薄井憲二バレエ・コレクションの総数は約6,500点にのぼり、個人が収集したものとしては世界でも有数の規模を誇っています。1930年代から収集されたこのコレクションは、バレエの始まりから現代までを広くカバーするバレエ史上きわめて貴重なコレクションといえます。
コレクションは大きく4つのテーマを柱としています。バレエの黄金期である《ロマンティック・バレエ》、《ロシアのバレエ》、現代バレエの礎ともいえる《バレエ・リュス》とそれに続く《バレエ・リュス・ド・モンテカルロ》の時代です。
コレクションの中には、ダンサーたちの自筆の手紙やメモといったまさに世界で唯一のものから、当時の劇場の息づかいを伝える豪華、時にシンプルな装丁で、資料性の非常に高い公演当日の公式プログラム、美術的価値も高く目にも鮮やかなリトグラフや絵画、ポスターなどが数多く含まれ、書籍、雑誌といった文献資料は2000冊を超えています。
兵庫県立芸術文化センターでは常設展と企画展という形で年間を通じてコレクションをご覧いただける機会を設けています。

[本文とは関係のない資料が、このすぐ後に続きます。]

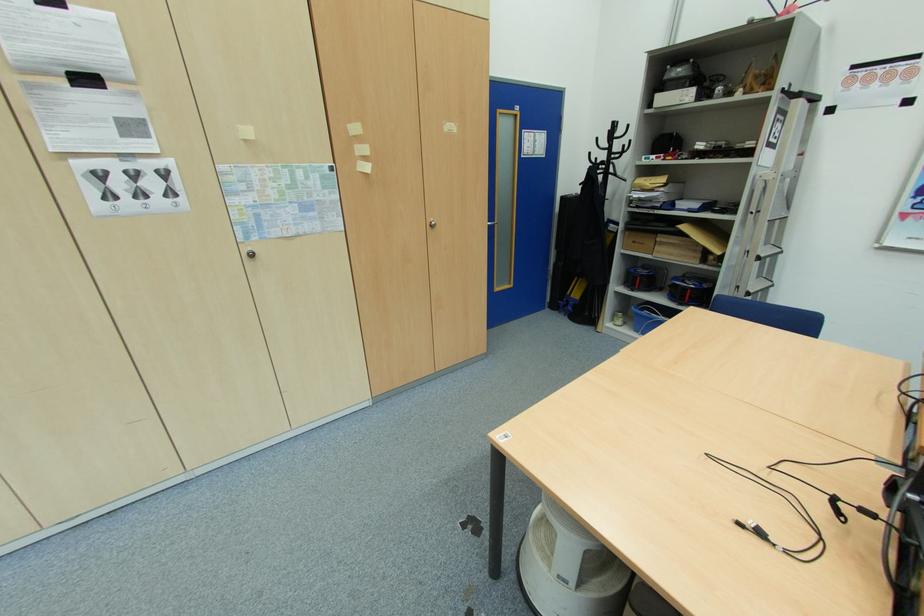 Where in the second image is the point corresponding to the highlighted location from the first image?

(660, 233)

東京都出身(1924〜2017)。バレエダンサー・振付家・舞踊評論家・舞踊史研究家・日本バレエ協会前会長・ロシア国立ボリショイ・バレエ・アカデミー名誉教授。学生時代に蘆原英了氏に見出され、18歳で東勇作氏に師事しバレエ・ダンサーとしての初舞台を踏む。東京大学経済学部在学中に軍隊に入隊しハルピンへ。終戦後4年間のシベリア抑留を経て帰国し、ただちに東勇作バレエ団に復帰。その後ヴィタリー・オシンズ、アレクセイ・ヴァルラーモフにも師事して本格的にバレエに取り組む。以後古典、創作バレエなどの分野で活躍、テレビにも度々出演。1957年には自らバレエ団を組織しダンサーとして公演、松山バレエ団とともに中国公演も行っている。
また世界三大バレエコンクール(モスクワ、ヴァルナ、ジャクソン)などの多くの国際バレエコンクールの審査員を歴任、同時に舞踊史研究家としても有名で著書・訳書も数多い。1987年橘秋子賞、1994年兵庫県文化功労賞、1995年蘆原英了賞、2003年兵庫県文化賞、2016年踊りの魂賞(ロシア)など受賞。